Tails are sometimes docked on working stock to avoid work injuries in the field. The procedure should be performed by a vet at about 3 days of age, when the tail is still soft and the nerve endings in the tail have not yet closed.

The Australian Cattle Dog should not be confused with the Australian Stumpy Tail Cattle Dog, a square-bodied dog born with a naturally "bobbed" tail. The Stumpy strongly resembles the Australian Cattle Dog, but the ACD has a taller, leaner conformation.

The Australian Cattle Dog Temperament

Like many working dogs, Cattle Dogs have high energy levels and active minds. They need plenty of exercise and a job to do, so non-working dogs need to participate in dog sports, learning tricks, or other activities that engage their body and mind. Some individuals find repetitive training frustrating and dull, so owners should aim to make training sessions varied and more exciting in order to keep their dog interested. Cattle Dogs who do not receive the appropriate exercise and entertainment will invent their own, often destructive, activities. These dogs are, by nature, wary. They are naturally cautious, and grow more so as they age. Their cautious nature towards strangers makes them perfect guard dogs, when trained for this task.

The Australian Cattle Dog ranks 10th in Stanley Coren's The Intelligence of Dogs, being one of the brightest dogs ranked by obedience command trainability.

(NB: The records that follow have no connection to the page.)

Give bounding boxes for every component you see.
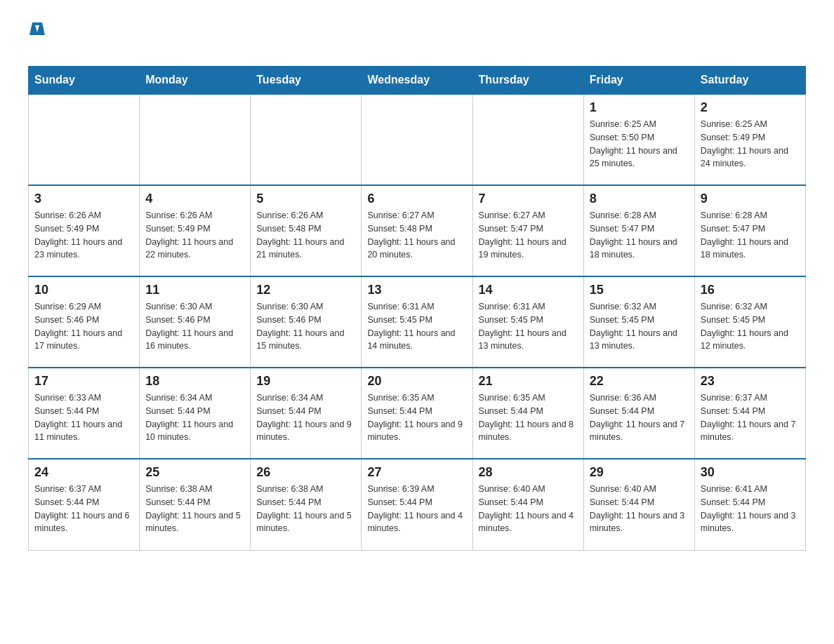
- day-info: Sunrise: 6:33 AM Sunset: 5:44 PM Dayligh…: [34, 391, 133, 444]
- calendar-header-wednesday: Wednesday: [362, 67, 472, 95]
- logo: [28, 21, 45, 52]
- day-number: 28: [479, 465, 578, 480]
- calendar-cell: 12Sunrise: 6:30 AM Sunset: 5:46 PM Dayli…: [251, 276, 362, 368]
- calendar-cell: 22Sunrise: 6:36 AM Sunset: 5:44 PM Dayli…: [583, 368, 694, 459]
- day-info: Sunrise: 6:30 AM Sunset: 5:46 PM Dayligh…: [256, 300, 355, 353]
- calendar-cell: [251, 94, 362, 185]
- calendar-cell: 20Sunrise: 6:35 AM Sunset: 5:44 PM Dayli…: [362, 368, 472, 459]
- day-info: Sunrise: 6:41 AM Sunset: 5:44 PM Dayligh…: [701, 483, 800, 535]
- day-info: Sunrise: 6:35 AM Sunset: 5:44 PM Dayligh…: [367, 391, 466, 444]
- calendar-cell: 19Sunrise: 6:34 AM Sunset: 5:44 PM Dayli…: [251, 368, 362, 459]
- day-number: 13: [367, 283, 466, 297]
- calendar-cell: 7Sunrise: 6:27 AM Sunset: 5:47 PM Daylig…: [472, 185, 583, 276]
- calendar-week-4: 17Sunrise: 6:33 AM Sunset: 5:44 PM Dayli…: [29, 368, 806, 459]
- day-info: Sunrise: 6:28 AM Sunset: 5:47 PM Dayligh…: [701, 209, 800, 262]
- day-number: 22: [590, 374, 689, 389]
- day-number: 3: [34, 192, 133, 206]
- day-info: Sunrise: 6:29 AM Sunset: 5:46 PM Dayligh…: [34, 300, 133, 353]
- day-number: 29: [590, 465, 689, 480]
- calendar-cell: 14Sunrise: 6:31 AM Sunset: 5:45 PM Dayli…: [472, 276, 583, 368]
- calendar-cell: 5Sunrise: 6:26 AM Sunset: 5:48 PM Daylig…: [251, 185, 362, 276]
- day-number: 19: [256, 374, 355, 389]
- day-info: Sunrise: 6:38 AM Sunset: 5:44 PM Dayligh…: [145, 483, 244, 535]
- day-info: Sunrise: 6:40 AM Sunset: 5:44 PM Dayligh…: [479, 483, 578, 535]
- calendar-cell: 13Sunrise: 6:31 AM Sunset: 5:45 PM Dayli…: [362, 276, 472, 368]
- calendar-table: SundayMondayTuesdayWednesdayThursdayFrid…: [28, 66, 806, 551]
- calendar-cell: 25Sunrise: 6:38 AM Sunset: 5:44 PM Dayli…: [140, 459, 251, 550]
- day-info: Sunrise: 6:34 AM Sunset: 5:44 PM Dayligh…: [145, 391, 244, 444]
- calendar-header-row: SundayMondayTuesdayWednesdayThursdayFrid…: [29, 67, 806, 95]
- day-info: Sunrise: 6:39 AM Sunset: 5:44 PM Dayligh…: [367, 483, 466, 535]
- logo-triangle-icon: [29, 22, 45, 35]
- day-info: Sunrise: 6:25 AM Sunset: 5:49 PM Dayligh…: [701, 118, 800, 170]
- calendar-cell: 29Sunrise: 6:40 AM Sunset: 5:44 PM Dayli…: [583, 459, 694, 550]
- calendar-cell: 27Sunrise: 6:39 AM Sunset: 5:44 PM Dayli…: [362, 459, 472, 550]
- calendar-cell: 24Sunrise: 6:37 AM Sunset: 5:44 PM Dayli…: [29, 459, 140, 550]
- calendar-cell: 17Sunrise: 6:33 AM Sunset: 5:44 PM Dayli…: [29, 368, 140, 459]
- day-number: 17: [34, 374, 133, 389]
- day-info: Sunrise: 6:38 AM Sunset: 5:44 PM Dayligh…: [256, 483, 355, 535]
- day-number: 9: [701, 192, 800, 206]
- calendar-cell: [472, 94, 583, 185]
- calendar-cell: 15Sunrise: 6:32 AM Sunset: 5:45 PM Dayli…: [583, 276, 694, 368]
- calendar-cell: 26Sunrise: 6:38 AM Sunset: 5:44 PM Dayli…: [251, 459, 362, 550]
- calendar-header-sunday: Sunday: [29, 67, 140, 95]
- calendar-header-monday: Monday: [140, 67, 251, 95]
- day-number: 26: [256, 465, 355, 480]
- day-info: Sunrise: 6:31 AM Sunset: 5:45 PM Dayligh…: [367, 300, 466, 353]
- day-number: 10: [34, 283, 133, 297]
- day-number: 4: [145, 192, 244, 206]
- day-number: 25: [145, 465, 244, 480]
- day-info: Sunrise: 6:40 AM Sunset: 5:44 PM Dayligh…: [590, 483, 689, 535]
- calendar-week-2: 3Sunrise: 6:26 AM Sunset: 5:49 PM Daylig…: [29, 185, 806, 276]
- calendar-cell: 18Sunrise: 6:34 AM Sunset: 5:44 PM Dayli…: [140, 368, 251, 459]
- calendar-cell: [362, 94, 472, 185]
- calendar-cell: 28Sunrise: 6:40 AM Sunset: 5:44 PM Dayli…: [472, 459, 583, 550]
- calendar-week-3: 10Sunrise: 6:29 AM Sunset: 5:46 PM Dayli…: [29, 276, 806, 368]
- calendar-header-thursday: Thursday: [472, 67, 583, 95]
- calendar-cell: [29, 94, 140, 185]
- calendar-cell: 10Sunrise: 6:29 AM Sunset: 5:46 PM Dayli…: [29, 276, 140, 368]
- calendar-week-5: 24Sunrise: 6:37 AM Sunset: 5:44 PM Dayli…: [29, 459, 806, 550]
- day-info: Sunrise: 6:27 AM Sunset: 5:47 PM Dayligh…: [479, 209, 578, 262]
- day-number: 12: [256, 283, 355, 297]
- day-number: 23: [701, 374, 800, 389]
- day-number: 14: [479, 283, 578, 297]
- day-number: 21: [479, 374, 578, 389]
- day-info: Sunrise: 6:27 AM Sunset: 5:48 PM Dayligh…: [367, 209, 466, 262]
- day-info: Sunrise: 6:31 AM Sunset: 5:45 PM Dayligh…: [479, 300, 578, 353]
- calendar-header-tuesday: Tuesday: [251, 67, 362, 95]
- calendar-cell: 11Sunrise: 6:30 AM Sunset: 5:46 PM Dayli…: [140, 276, 251, 368]
- day-number: 11: [145, 283, 244, 297]
- day-number: 16: [701, 283, 800, 297]
- day-number: 5: [256, 192, 355, 206]
- day-number: 7: [479, 192, 578, 206]
- day-info: Sunrise: 6:30 AM Sunset: 5:46 PM Dayligh…: [145, 300, 244, 353]
- day-info: Sunrise: 6:26 AM Sunset: 5:48 PM Dayligh…: [256, 209, 355, 262]
- calendar-week-1: 1Sunrise: 6:25 AM Sunset: 5:50 PM Daylig…: [29, 94, 806, 185]
- day-number: 6: [367, 192, 466, 206]
- calendar-cell: 21Sunrise: 6:35 AM Sunset: 5:44 PM Dayli…: [472, 368, 583, 459]
- calendar-cell: 2Sunrise: 6:25 AM Sunset: 5:49 PM Daylig…: [694, 94, 805, 185]
- day-info: Sunrise: 6:32 AM Sunset: 5:45 PM Dayligh…: [701, 300, 800, 353]
- day-number: 2: [701, 100, 800, 115]
- calendar-cell: 6Sunrise: 6:27 AM Sunset: 5:48 PM Daylig…: [362, 185, 472, 276]
- day-info: Sunrise: 6:34 AM Sunset: 5:44 PM Dayligh…: [256, 391, 355, 444]
- day-info: Sunrise: 6:37 AM Sunset: 5:44 PM Dayligh…: [34, 483, 133, 535]
- day-number: 15: [590, 283, 689, 297]
- day-info: Sunrise: 6:32 AM Sunset: 5:45 PM Dayligh…: [590, 300, 689, 353]
- calendar-cell: 30Sunrise: 6:41 AM Sunset: 5:44 PM Dayli…: [694, 459, 805, 550]
- day-info: Sunrise: 6:36 AM Sunset: 5:44 PM Dayligh…: [590, 391, 689, 444]
- calendar-cell: [140, 94, 251, 185]
- day-number: 30: [701, 465, 800, 480]
- calendar-cell: 23Sunrise: 6:37 AM Sunset: 5:44 PM Dayli…: [694, 368, 805, 459]
- page-header: [28, 21, 806, 52]
- day-number: 27: [367, 465, 466, 480]
- calendar-cell: 3Sunrise: 6:26 AM Sunset: 5:49 PM Daylig…: [29, 185, 140, 276]
- day-number: 8: [590, 192, 689, 206]
- day-info: Sunrise: 6:37 AM Sunset: 5:44 PM Dayligh…: [701, 391, 800, 444]
- calendar-cell: 9Sunrise: 6:28 AM Sunset: 5:47 PM Daylig…: [694, 185, 805, 276]
- day-number: 1: [590, 100, 689, 115]
- day-number: 20: [367, 374, 466, 389]
- calendar-cell: 4Sunrise: 6:26 AM Sunset: 5:49 PM Daylig…: [140, 185, 251, 276]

Cattle Dogs drive cattle by nipping at their heels or tails, but they have also been known to round up other animals.

To relieve the urge to nip, the Australian Cattle Dog can be encouraged to pick up and chew a toy or stick that is thrown for them. Any toy left with the Australian Cattle Dog needs to be extremely robust if it is to last.

The Australian Cattle Dog enjoys living with other dogs with whom it is familiar, working well in combination with other Cattle Dogs, Australian Kelpies, and Border Collies. Because of their plucky nature, the establishing of a pecking order can result in a few scuffles and bites.

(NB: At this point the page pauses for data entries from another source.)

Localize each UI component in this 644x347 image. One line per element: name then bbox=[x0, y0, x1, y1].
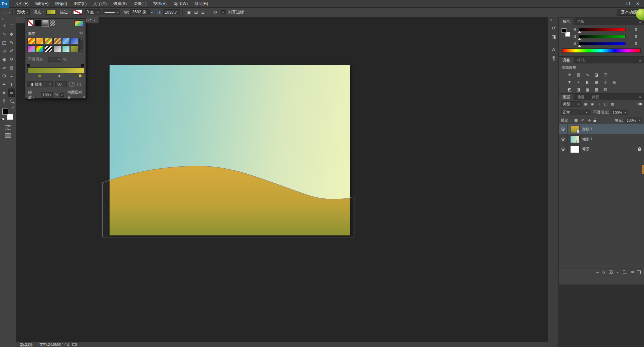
path-selection-tool[interactable]: ➤ bbox=[1, 89, 8, 97]
align-with-layer-checkbox[interactable]: ✓ bbox=[60, 93, 64, 97]
menu-type[interactable]: 文字(Y) bbox=[90, 1, 110, 7]
layer-thumbnail[interactable] bbox=[570, 126, 580, 133]
panel-menu-icon[interactable]: ≡ bbox=[639, 58, 644, 62]
gradient-tool[interactable]: ▤ bbox=[8, 63, 15, 72]
character-panel-icon[interactable]: A bbox=[548, 45, 559, 54]
zoom-level-field[interactable]: 25.21% bbox=[20, 342, 32, 347]
black-white-icon[interactable]: ◧ bbox=[584, 79, 591, 85]
tab-close-icon[interactable]: × bbox=[94, 18, 96, 22]
filter-shape-layers-icon[interactable]: ▢ bbox=[603, 102, 608, 106]
filter-toggle-switch[interactable] bbox=[637, 103, 642, 106]
layer-thumbnail[interactable] bbox=[570, 146, 580, 153]
paragraph-panel-icon[interactable]: ¶ bbox=[548, 54, 559, 62]
exposure-icon[interactable]: ◪ bbox=[593, 72, 600, 77]
green-slider[interactable] bbox=[579, 35, 626, 38]
gradient-map-icon[interactable]: ▩ bbox=[593, 86, 600, 92]
document-canvas[interactable] bbox=[110, 65, 350, 235]
status-options-icon[interactable]: ▶ bbox=[72, 343, 77, 346]
brush-tool[interactable]: ✐ bbox=[8, 47, 15, 55]
quick-mask-button[interactable] bbox=[5, 125, 11, 130]
gear-icon[interactable]: ⚙ bbox=[79, 31, 83, 35]
blend-mode-dropdown[interactable]: 正常 ▾ bbox=[561, 110, 590, 115]
quick-selection-tool[interactable]: ❖ bbox=[8, 30, 15, 38]
fill-gradient-button[interactable] bbox=[42, 20, 48, 26]
gradient-preset[interactable] bbox=[62, 45, 70, 52]
swap-colors-icon[interactable]: ⇄ bbox=[12, 106, 14, 109]
angle-field[interactable]: 90 bbox=[55, 81, 67, 87]
menu-window[interactable]: 窗口(W) bbox=[170, 1, 191, 7]
menu-view[interactable]: 视图(V) bbox=[150, 1, 170, 7]
presets-scrollbar[interactable]: ▲ ▼ bbox=[79, 38, 83, 52]
layer-row-shape-1[interactable]: 形状 1 bbox=[559, 124, 644, 134]
gradient-preset[interactable] bbox=[71, 38, 78, 44]
opacity-stop-right[interactable] bbox=[81, 64, 84, 67]
layer-name[interactable]: 形状 1 bbox=[582, 127, 593, 132]
lock-transparency-icon[interactable]: ▦ bbox=[574, 118, 579, 123]
resize-grip-icon[interactable]: ◢ bbox=[83, 95, 85, 98]
path-alignment-icon[interactable]: ⊟ bbox=[194, 10, 198, 15]
zoom-tool[interactable] bbox=[8, 97, 15, 105]
eyedropper-tool[interactable]: ✎ bbox=[8, 38, 15, 47]
tool-preset-icon[interactable]: ▭ bbox=[3, 10, 7, 15]
filter-adjustment-layers-icon[interactable]: ◉ bbox=[590, 102, 595, 106]
add-layer-mask-icon[interactable] bbox=[609, 271, 613, 274]
hidden-panel-tab[interactable] bbox=[642, 165, 644, 174]
scroll-up-icon[interactable]: ▲ bbox=[80, 38, 82, 40]
default-colors-icon[interactable] bbox=[1, 117, 4, 121]
align-edges-checkbox[interactable]: ✓ bbox=[221, 10, 225, 14]
path-operations-icon[interactable]: ▣ bbox=[187, 10, 191, 15]
green-value[interactable]: 0 bbox=[628, 34, 637, 38]
expand-panels-icon[interactable]: « bbox=[548, 17, 558, 24]
restore-button[interactable]: ❐ bbox=[626, 1, 630, 6]
lock-position-icon[interactable]: ✛ bbox=[587, 118, 592, 123]
reverse-gradient-icon[interactable]: ◫ bbox=[77, 82, 81, 86]
filter-smart-objects-icon[interactable]: ▦ bbox=[610, 102, 615, 106]
menu-image[interactable]: 图像(I) bbox=[52, 1, 70, 7]
gear-icon[interactable]: ⚙ bbox=[213, 10, 217, 15]
gradient-preset[interactable] bbox=[36, 38, 44, 44]
blur-tool[interactable]: ❍ bbox=[1, 72, 8, 80]
color-spectrum-bar[interactable] bbox=[562, 48, 641, 53]
panel-menu-icon[interactable]: ≡ bbox=[639, 95, 644, 99]
opacity-stop-left[interactable] bbox=[27, 64, 30, 67]
scale-field[interactable]: 100 ▾ bbox=[41, 92, 53, 98]
new-adjustment-layer-icon[interactable]: ◐ bbox=[617, 270, 619, 274]
red-value[interactable]: 0 bbox=[628, 27, 637, 31]
angle-dial[interactable] bbox=[69, 82, 74, 87]
height-field[interactable]: 1038.7 bbox=[163, 9, 180, 15]
eraser-tool[interactable]: ▱ bbox=[1, 63, 8, 72]
layer-style-icon[interactable]: fx bbox=[603, 270, 606, 274]
filter-type-layers-icon[interactable]: T bbox=[597, 102, 602, 106]
layer-thumbnail[interactable] bbox=[570, 136, 580, 143]
close-button[interactable]: ✕ bbox=[636, 1, 639, 6]
link-dimensions-icon[interactable]: ∞ bbox=[151, 10, 154, 15]
lasso-tool[interactable]: ∿ bbox=[1, 30, 8, 38]
type-tool[interactable]: T bbox=[8, 80, 15, 89]
tab-swatches[interactable]: 色板 bbox=[574, 18, 588, 25]
brightness-contrast-icon[interactable]: ☀ bbox=[566, 72, 573, 77]
path-arrangement-icon[interactable]: ≣ bbox=[201, 10, 205, 15]
collapse-tools-icon[interactable]: « bbox=[0, 17, 16, 22]
invert-icon[interactable]: ◩ bbox=[566, 86, 573, 92]
tool-preset-caret-icon[interactable]: ▾ bbox=[8, 11, 10, 14]
properties-panel-icon[interactable]: ◨ bbox=[548, 32, 559, 41]
gradient-editor-bar[interactable] bbox=[27, 67, 84, 73]
fg-bg-mini-swatches[interactable] bbox=[561, 28, 570, 37]
gradient-preset[interactable] bbox=[45, 45, 52, 52]
color-stop-green[interactable] bbox=[38, 74, 41, 77]
healing-brush-tool[interactable]: ⊕ bbox=[1, 47, 8, 55]
width-field[interactable]: 3682 像 bbox=[130, 9, 150, 15]
stop-opacity-field[interactable]: ▾ bbox=[48, 57, 61, 62]
threshold-icon[interactable]: ▣ bbox=[584, 86, 591, 92]
gradient-preset[interactable] bbox=[53, 45, 61, 52]
move-tool[interactable]: ✛ bbox=[1, 22, 8, 30]
gradient-preset[interactable] bbox=[53, 38, 61, 44]
new-layer-icon[interactable]: ⊞ bbox=[631, 270, 634, 274]
new-group-icon[interactable] bbox=[623, 271, 627, 274]
delete-layer-icon[interactable] bbox=[638, 271, 641, 274]
tab-paths[interactable]: 路径 bbox=[588, 94, 603, 100]
blue-value[interactable]: 0 bbox=[628, 41, 637, 45]
tool-mode-dropdown[interactable]: 形状 ▾ bbox=[15, 9, 30, 15]
color-picker-button[interactable] bbox=[74, 20, 83, 26]
screen-mode-button[interactable] bbox=[5, 133, 11, 138]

It is important for an owner to quickly establish a hierarchy in which they are the dog's pack leader, otherwise the young Australian Cattle Dog may bond to a senior dog, rather than to its owner. Once this hierarchy is established however, the dog will bond very closely to its owner, or leader. The bond that this breed can create with its owner is very strong and will leave the dog feeling very protective towards the owner; typically resulting in the dog never being too far from the owner's side. If put in any situation where the dog feels threatened, and/or uncomfortable, it will usually resort to aggressiveness towards other, unknown dogs.

Australian Cattle Dog Lifespan

Based on a small sample of 11 deceased dogs, Australian Cattle Dogs have a median longevity of 11.7 years (maximum 15.9 yrs). The median longevities of breeds of similar size are usually between 11 and 13 years, so, assuming the 11 dogs were representative of the population, Australian Cattle Dogs appear to have a typical life span for a breed their size. Leading causes of death were cancer (27%) and cerebral vascular "stroke" (27%).

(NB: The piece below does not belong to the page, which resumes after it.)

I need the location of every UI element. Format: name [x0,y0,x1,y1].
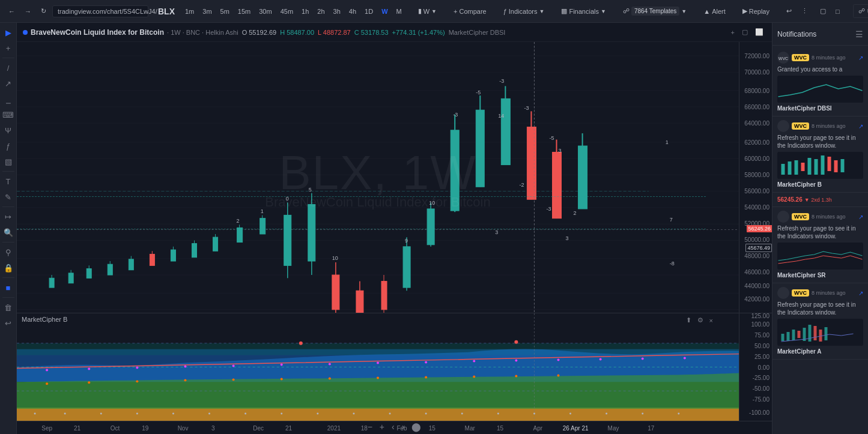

There is an anecdotal report of an Australian Cattle Dog (or a similar dog) named Bluey who lived 29.5 years, but the record is unverified. Bluey is reported to have been born in 1910. The first Australian Cattle Dog standard was written in 1902, only eight years before Bluey was born. It is not clear how closely Bluey resembled, or is related to, the breed as it now exists.

Common health problems

Australian Cattle Dogs, like other animals with young that are born white, have a higher incidence of deafness.

Common in Australian Cattle Dogs is an autosomal recessive eye blindness known as Progressive Retinal Atrophy. Cattle Dogs have the PRcd strain, or progressive rod-cone. This causes the rods and cones in the retina of the eye to deteriorate later in life, and the dog becomes blind. The disease can be spotted on a CERF eye exam later in life, but the best diagnosis is a blood test, developed by Optigen.

Dogs should also be checked for hip and elbow dysplasia. Based on a sample of 69 still-living dogs, the most common health issues noted by owners were musculoskeletal (spondylosis, elbow dysplasia, and arthritis) and reproductive (pyometra, infertility, and false pregnancy), and blindness.